*ACTION ITEM:* A single number is the whole answer: the tally of lines in the data below that include the word "Gozo".

[Data excerpts]
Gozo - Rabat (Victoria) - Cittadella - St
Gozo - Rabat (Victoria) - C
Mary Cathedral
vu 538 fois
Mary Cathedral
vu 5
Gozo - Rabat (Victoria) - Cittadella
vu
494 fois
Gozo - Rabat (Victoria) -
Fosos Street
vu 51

==

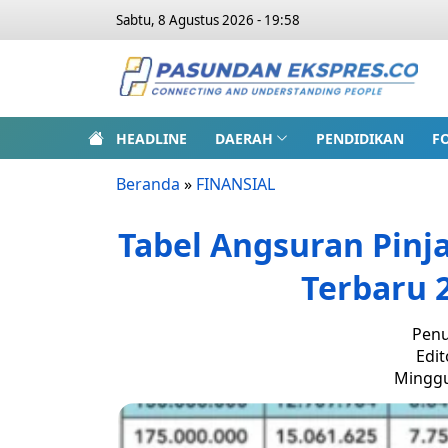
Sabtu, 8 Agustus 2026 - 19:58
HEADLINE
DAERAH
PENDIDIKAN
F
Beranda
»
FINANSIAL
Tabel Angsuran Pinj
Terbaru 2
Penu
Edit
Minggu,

*SOLUTION TO THIS PROBLEM:* 4